The first five verses of Genesis in Inuktitut.Jared Osborn/Supplied
In December 2020, the Anglican Journal published an article titled “No room in the inn,” detailing how Canon Allooloo became effectively homeless two years after his retirement.
The housing crisis in the North, which includes low vacancy rates and some of the highest rents in Canada, had left Canon Allooloo and his wife, Meena Allooloo, unable to find affordable housing. To cope, the couple moved in with their daughter, a cook who lived in staff housing.
Salaries for clergy in the North are substantially lower than in the rest of Canada, while living expenses are high. Most live in church accommodation while pastoring, but have difficulty finding a place to live after they retire.
“The homes that are allotted [in Iqaluit] are for people who are coming in from the South,” Canon Allooloo told the Anglican Journal in January, 2021. “We, the Inuit, are set aside as second-class citizens.”

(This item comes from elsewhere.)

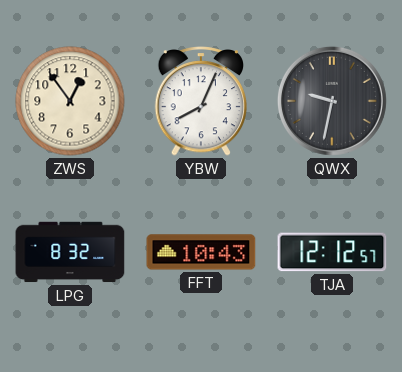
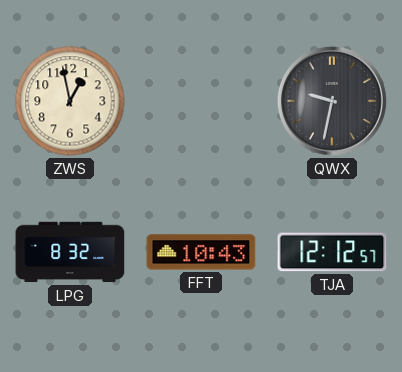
ZWS: 12:54 -> 12:58
YBW: 8:04 -> none
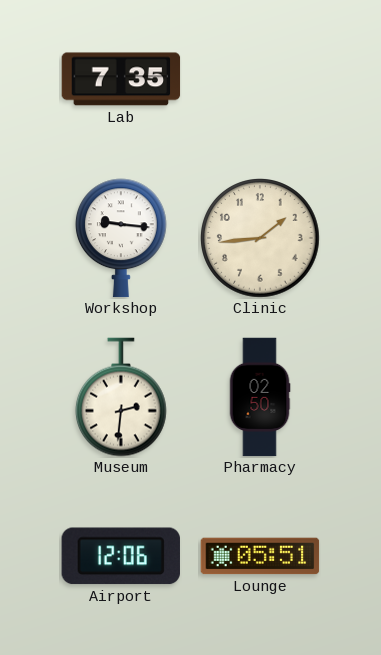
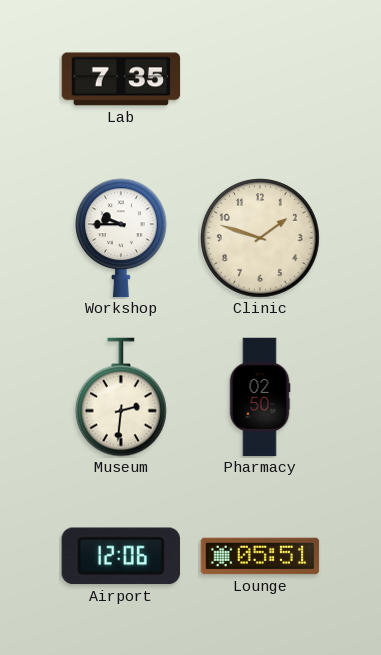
Workshop: 9:16 -> 9:45
Clinic: 1:44 -> 1:48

Anglicans across the country were shocked to learn of the couple’s plight and donations enabled them to find a one-bedroom apartment. However, they had to keep most of their possessions in storage.
Realizing that Canon Allooloo’s situation was not unique, the Anglican Church Women established the ACW Council of the North Retired Clergy Fund with the Anglican Foundation on Nov. 15, 2022. This fund provides financial support for housing and living expenses to retired non-stipendiary clergy in the Council of the North’s nine dioceses.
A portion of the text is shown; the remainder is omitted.